*Exercise instructions*. Below is a set of records; reproduce them exactly without their pictures.

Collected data
::::::::

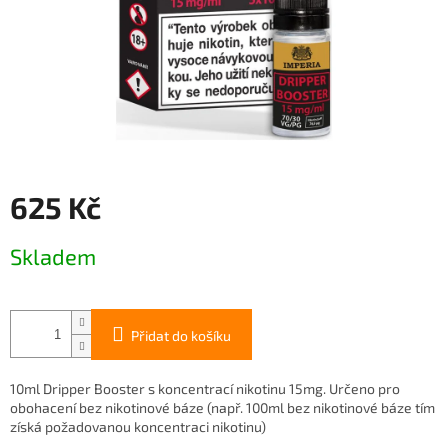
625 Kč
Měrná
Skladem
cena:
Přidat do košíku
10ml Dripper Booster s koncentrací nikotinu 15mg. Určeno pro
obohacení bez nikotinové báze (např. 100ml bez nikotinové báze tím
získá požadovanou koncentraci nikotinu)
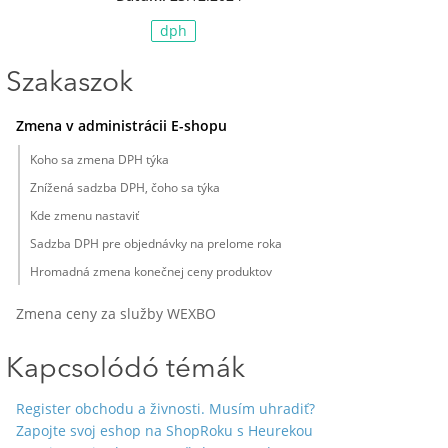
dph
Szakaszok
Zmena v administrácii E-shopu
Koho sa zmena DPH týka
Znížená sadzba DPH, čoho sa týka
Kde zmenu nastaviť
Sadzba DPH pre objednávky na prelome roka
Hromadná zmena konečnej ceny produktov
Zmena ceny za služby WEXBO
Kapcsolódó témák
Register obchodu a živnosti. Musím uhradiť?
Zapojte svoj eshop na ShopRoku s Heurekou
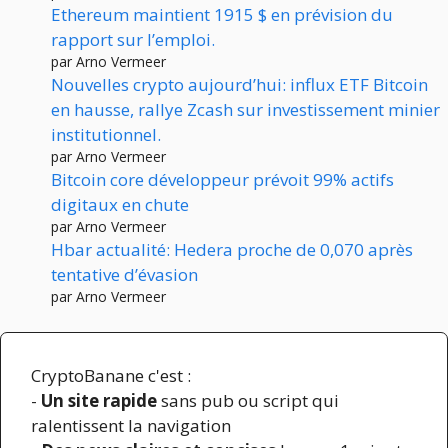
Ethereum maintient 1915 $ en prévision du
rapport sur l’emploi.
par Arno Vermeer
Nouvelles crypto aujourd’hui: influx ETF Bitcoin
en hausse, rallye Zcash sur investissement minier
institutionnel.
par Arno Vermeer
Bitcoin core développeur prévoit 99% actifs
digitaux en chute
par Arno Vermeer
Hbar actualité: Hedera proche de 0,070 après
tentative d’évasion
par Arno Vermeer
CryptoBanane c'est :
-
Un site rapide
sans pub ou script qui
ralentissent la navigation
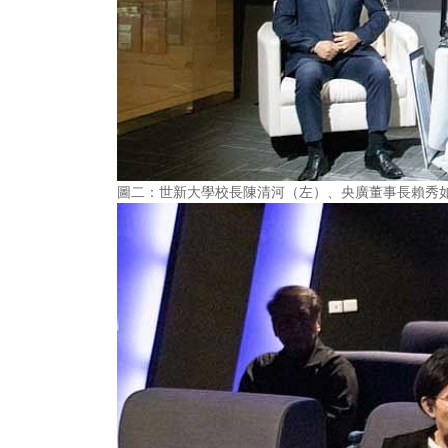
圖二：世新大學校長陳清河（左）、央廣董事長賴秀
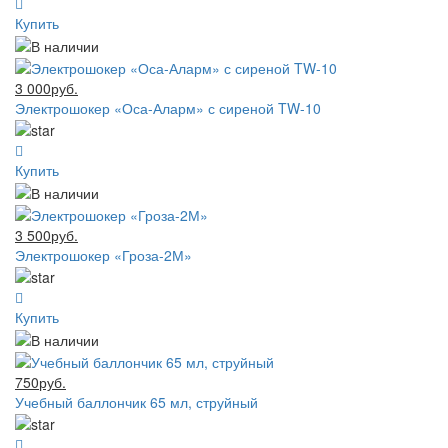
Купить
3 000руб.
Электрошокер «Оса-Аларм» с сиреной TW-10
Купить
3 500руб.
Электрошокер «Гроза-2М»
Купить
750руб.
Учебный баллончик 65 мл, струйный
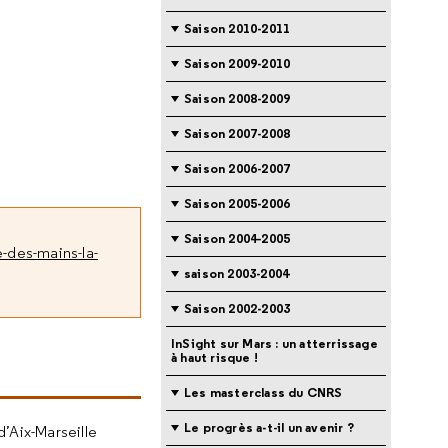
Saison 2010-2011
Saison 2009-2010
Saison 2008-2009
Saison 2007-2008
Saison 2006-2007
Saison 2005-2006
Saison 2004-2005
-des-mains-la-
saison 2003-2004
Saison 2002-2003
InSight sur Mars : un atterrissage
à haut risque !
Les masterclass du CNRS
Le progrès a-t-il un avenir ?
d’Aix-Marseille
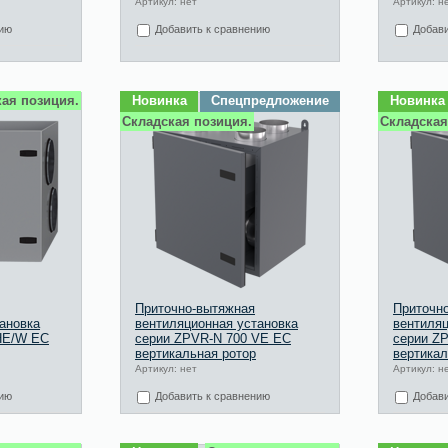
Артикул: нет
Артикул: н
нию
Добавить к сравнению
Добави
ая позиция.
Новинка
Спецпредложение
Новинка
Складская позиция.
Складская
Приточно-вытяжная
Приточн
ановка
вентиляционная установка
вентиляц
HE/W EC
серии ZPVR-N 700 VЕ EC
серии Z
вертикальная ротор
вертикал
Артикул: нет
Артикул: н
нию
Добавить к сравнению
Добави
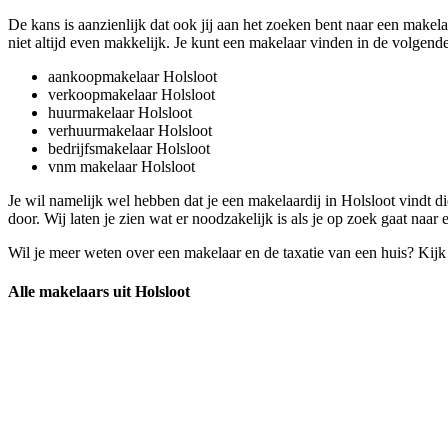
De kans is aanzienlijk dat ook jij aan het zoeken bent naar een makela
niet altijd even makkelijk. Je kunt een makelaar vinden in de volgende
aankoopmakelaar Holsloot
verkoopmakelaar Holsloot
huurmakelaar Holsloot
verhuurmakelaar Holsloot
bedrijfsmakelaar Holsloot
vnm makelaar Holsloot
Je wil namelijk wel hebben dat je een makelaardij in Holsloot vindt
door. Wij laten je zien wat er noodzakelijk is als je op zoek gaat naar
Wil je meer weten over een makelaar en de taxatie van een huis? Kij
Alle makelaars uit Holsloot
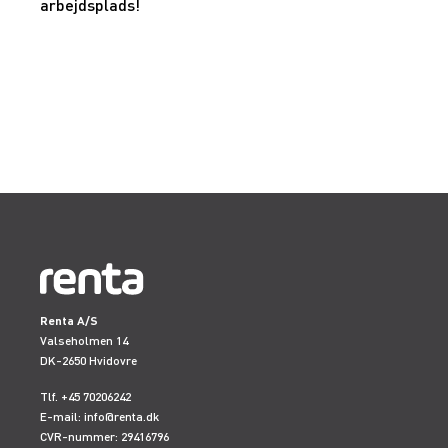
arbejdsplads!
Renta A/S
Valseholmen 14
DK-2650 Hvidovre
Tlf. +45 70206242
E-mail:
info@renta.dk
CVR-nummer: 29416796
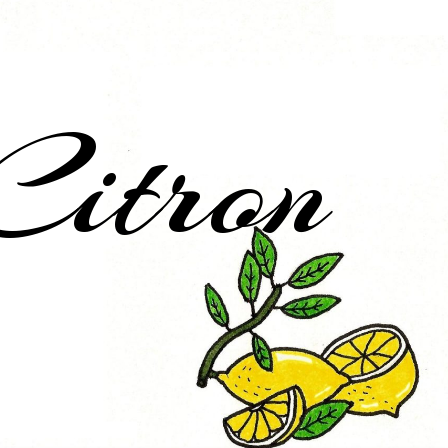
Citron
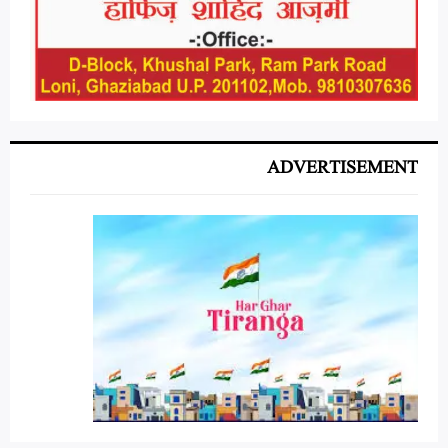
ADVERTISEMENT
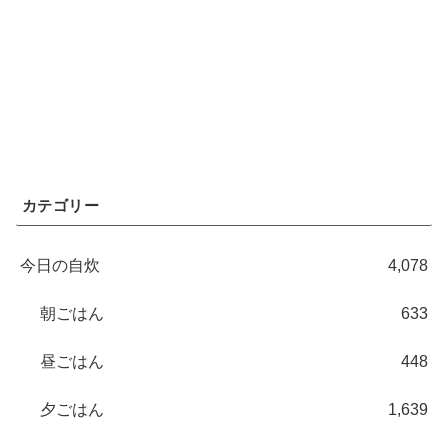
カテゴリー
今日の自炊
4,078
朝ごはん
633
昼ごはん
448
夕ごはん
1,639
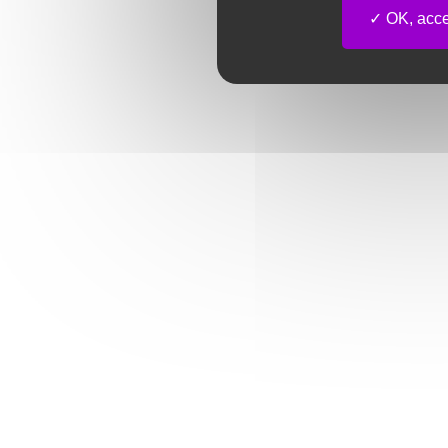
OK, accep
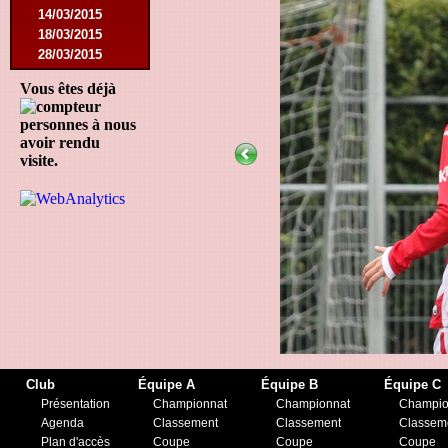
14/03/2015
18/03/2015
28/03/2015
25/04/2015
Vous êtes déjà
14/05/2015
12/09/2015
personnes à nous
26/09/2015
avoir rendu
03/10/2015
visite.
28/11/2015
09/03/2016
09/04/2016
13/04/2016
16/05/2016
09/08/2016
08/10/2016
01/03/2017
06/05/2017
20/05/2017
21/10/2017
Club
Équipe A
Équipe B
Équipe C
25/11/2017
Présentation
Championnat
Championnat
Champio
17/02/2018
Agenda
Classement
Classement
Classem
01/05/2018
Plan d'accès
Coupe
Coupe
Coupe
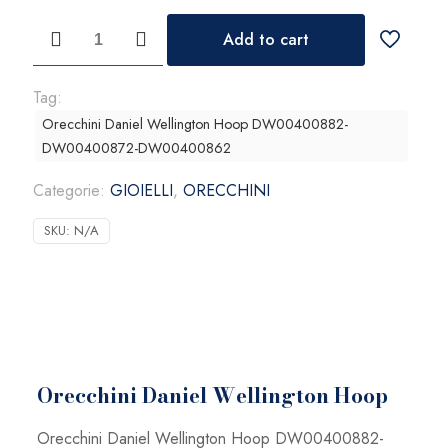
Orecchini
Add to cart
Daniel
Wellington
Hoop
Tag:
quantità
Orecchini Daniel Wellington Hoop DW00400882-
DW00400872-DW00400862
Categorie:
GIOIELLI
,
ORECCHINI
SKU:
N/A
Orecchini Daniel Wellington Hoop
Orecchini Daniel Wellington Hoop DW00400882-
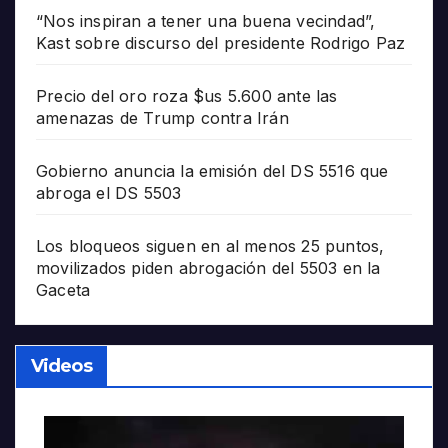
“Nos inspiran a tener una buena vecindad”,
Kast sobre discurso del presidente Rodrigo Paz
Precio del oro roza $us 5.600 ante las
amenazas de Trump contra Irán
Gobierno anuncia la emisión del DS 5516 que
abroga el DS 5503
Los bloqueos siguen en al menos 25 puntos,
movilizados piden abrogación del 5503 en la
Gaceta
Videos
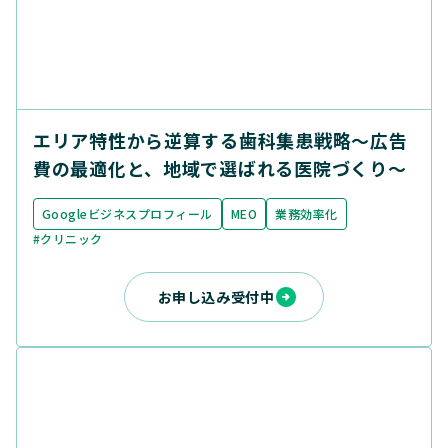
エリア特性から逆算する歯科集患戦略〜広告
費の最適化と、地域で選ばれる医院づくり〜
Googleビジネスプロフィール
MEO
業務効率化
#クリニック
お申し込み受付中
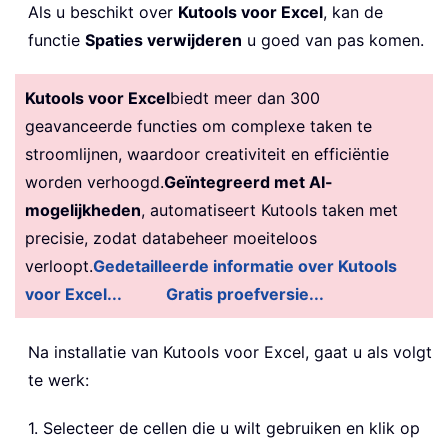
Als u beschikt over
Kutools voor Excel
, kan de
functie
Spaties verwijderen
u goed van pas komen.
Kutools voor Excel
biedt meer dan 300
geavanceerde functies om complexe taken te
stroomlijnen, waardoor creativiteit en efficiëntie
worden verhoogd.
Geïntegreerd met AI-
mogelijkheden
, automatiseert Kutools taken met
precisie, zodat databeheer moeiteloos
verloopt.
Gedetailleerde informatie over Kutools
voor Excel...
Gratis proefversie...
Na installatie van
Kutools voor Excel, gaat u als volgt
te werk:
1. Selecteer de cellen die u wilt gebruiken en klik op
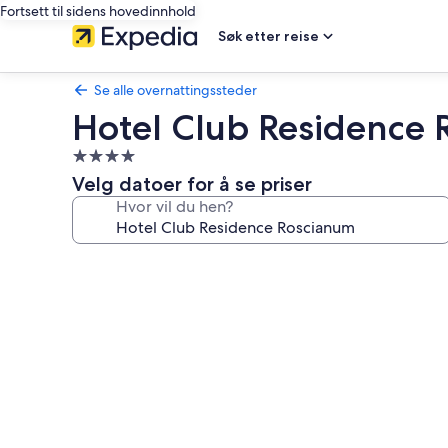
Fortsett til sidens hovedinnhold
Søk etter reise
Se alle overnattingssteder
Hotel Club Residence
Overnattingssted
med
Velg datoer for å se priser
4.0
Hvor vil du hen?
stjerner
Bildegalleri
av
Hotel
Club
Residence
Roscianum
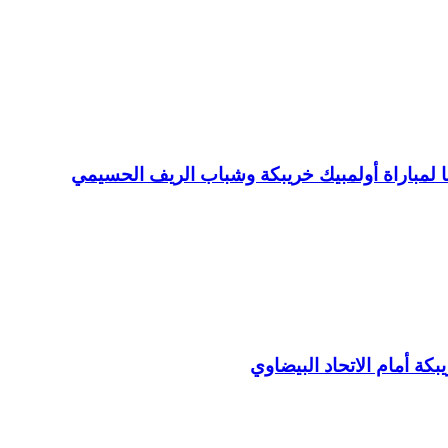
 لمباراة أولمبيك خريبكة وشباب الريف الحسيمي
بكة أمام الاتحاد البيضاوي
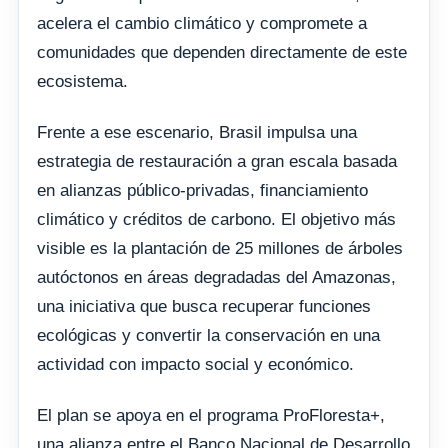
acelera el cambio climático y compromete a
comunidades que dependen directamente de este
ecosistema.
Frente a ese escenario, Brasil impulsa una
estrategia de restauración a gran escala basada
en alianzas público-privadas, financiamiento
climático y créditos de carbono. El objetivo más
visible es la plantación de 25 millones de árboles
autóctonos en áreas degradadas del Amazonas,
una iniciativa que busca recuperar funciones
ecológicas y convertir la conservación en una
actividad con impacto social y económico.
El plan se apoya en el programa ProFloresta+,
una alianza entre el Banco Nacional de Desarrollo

::::::::

*Task solution*.
625 Kč
Měrná
Skladem
cena:
Přidat do košíku
10ml Dripper Booster s koncentrací nikotinu 15mg. Určeno pro
obohacení bez nikotinové báze (např. 100ml bez nikotinové báze tím
získá požadovanou koncentraci nikotinu)
dph
Szakaszok
Zmena v administrácii E-shopu
Koho sa zmena DPH týka
Znížená sadzba DPH, čoho sa týka
Kde zmenu nastaviť
Sadzba DPH pre objednávky na prelome roka
Hromadná zmena konečnej ceny produktov
Zmena ceny za služby WEXBO
Kapcsolódó témák
Register obchodu a živnosti. Musím uhradiť?
Zapojte svoj eshop na ShopRoku s Heurekou
Ethereum maintient 1915 $ en prévision du
rapport sur l’emploi.
par Arno Vermeer
Nouvelles crypto aujourd’hui: influx ETF Bitcoin
en hausse, rallye Zcash sur investissement minier
institutionnel.
par Arno Vermeer
Bitcoin core développeur prévoit 99% actifs
digitaux en chute
par Arno Vermeer
Hbar actualité: Hedera proche de 0,070 après
tentative d’évasion
par Arno Vermeer
CryptoBanane c'est :
-
Un site rapide
sans pub ou script qui
ralentissent la navigation
圖二：世新大學校長陳清河（左）、央廣董事長賴秀
Купить
3 000руб.
Электрошокер «Оса-Аларм» с сиреной TW-10
Купить
3 500руб.
Электрошокер «Гроза-2М»
Купить
750руб.
Учебный баллончик 65 мл, струйный
Saison 2010-2011
Saison 2009-2010
Saison 2008-2009
Saison 2007-2008
Saison 2006-2007
Saison 2005-2006
Saison 2004-2005
-des-mains-la-
saison 2003-2004
Saison 2002-2003
InSight sur Mars : un atterrissage
à haut risque !
Les masterclass du CNRS
Le progrès a-t-il un avenir ?
d’Aix-Marseille
Артикул: нет
Артикул: н
нию
Добавить к сравнению
Добави
ая позиция.
Новинка
Спецпредложение
Новинка
Складская позиция.
Складская
Приточно-вытяжная
Приточн
ановка
вентиляционная установка
вентиляц
HE/W EC
серии ZPVR-N 700 VЕ EC
серии Z
вертикальная ротор
вертикал
Артикул: нет
Артикул: н
нию
Добавить к сравнению
Добави
De kans is aanzienlijk dat ook jij aan het zoeken bent naar een makela
niet altijd even makkelijk. Je kunt een makelaar vinden in de volgende
aankoopmakelaar Holsloot
verkoopmakelaar Holsloot
huurmakelaar Holsloot
verhuurmakelaar Holsloot
bedrijfsmakelaar Holsloot
vnm makelaar Holsloot
Je wil namelijk wel hebben dat je een makelaardij in Holsloot vindt
door. Wij laten je zien wat er noodzakelijk is als je op zoek gaat naar
Wil je meer weten over een makelaar en de taxatie van een huis? Kij
Alle makelaars uit Holsloot
arbejdsplads!
Renta A/S
Valseholmen 14
DK-2650 Hvidovre
Tlf. +45 70206242
E-mail:
info@renta.dk
CVR-nummer: 29416796
Citron
ADVERTISEMENT
カテゴリー
今日の自炊
4,078
朝ごはん
633
昼ごはん
448
夕ごはん
1,639
OK, accep
14/03/2015
18/03/2015
28/03/2015
25/04/2015
Vous êtes déjà
14/05/2015
12/09/2015
personnes à nous
26/09/2015
avoir rendu
03/10/2015
visite.
28/11/2015
09/03/2016
09/04/2016
13/04/2016
16/05/2016
09/08/2016
08/10/2016
01/03/2017
06/05/2017
20/05/2017
21/10/2017
Club
Équipe A
Équipe B
Équipe C
25/11/2017
Présentation
Championnat
Championnat
Champio
17/02/2018
Agenda
Classement
Classement
Classem
01/05/2018
Plan d'accès
Coupe
Coupe
Coupe
Orecchini
Add to cart
Daniel
Wellington
Hoop
Tag:
quantità
Orecchini Daniel Wellington Hoop DW00400882-
DW00400872-DW00400862
Categorie:
GIOIELLI
,
ORECCHINI
SKU:
N/A
Orecchini Daniel Wellington Hoop
Orecchini Daniel Wellington Hoop DW00400882-
“Nos inspiran a tener una buena vecindad”,
Kast sobre discurso del presidente Rodrigo Paz
Precio del oro roza $us 5.600 ante las
amenazas de Trump contra Irán
Gobierno anuncia la emisión del DS 5516 que
abroga el DS 5503
Los bloqueos siguen en al menos 25 puntos,
movilizados piden abrogación del 5503 en la
Gaceta
Videos
エリア特性から逆算する歯科集患戦略〜広告
費の最適化と、地域で選ばれる医院づくり〜
Googleビジネスプロフィール
MEO
業務効率化
#クリニック
お申し込み受付中
Als u beschikt over
Kutools voor Excel
, kan de
functie
Spaties verwijderen
u goed van pas komen.
Kutools voor Excel
biedt meer dan 300
geavanceerde functies om complexe taken te
stroomlijnen, waardoor creativiteit en efficiëntie
worden verhoogd.
Geïntegreerd met AI-
mogelijkheden
, automatiseert Kutools taken met
precisie, zodat databeheer moeiteloos
verloopt.
Gedetailleerde informatie over Kutools
voor Excel...
Gratis proefversie...
Na installatie van
Kutools voor Excel, gaat u als volgt
te werk:
1. Selecteer de cellen die u wilt gebruiken en klik op
Fortsett til sidens hovedinnhold
Søk etter reise
Se alle overnattingssteder
Hotel Club Residence
Overnattingssted
med
Velg datoer for å se priser
4.0
Hvor vil du hen?
stjerner
Bildegalleri
av
Hotel
Club
Residence
Roscianum
 لمباراة أولمبيك خريبكة وشباب الريف الحسيمي
بكة أمام الاتحاد البيضاوي
acelera el cambio climático y compromete a
comunidades que dependen directamente de este
ecosistema.
Frente a ese escenario, Brasil impulsa una
estrategia de restauración a gran escala basada
en alianzas público-privadas, financiamiento
climático y créditos de carbono. El objetivo más
visible es la plantación de 25 millones de árboles
autóctonos en áreas degradadas del Amazonas,
una iniciativa que busca recuperar funciones
ecológicas y convertir la conservación en una
actividad con impacto social y económico.
El plan se apoya en el programa ProFloresta+,
una alianza entre el Banco Nacional de Desarrollo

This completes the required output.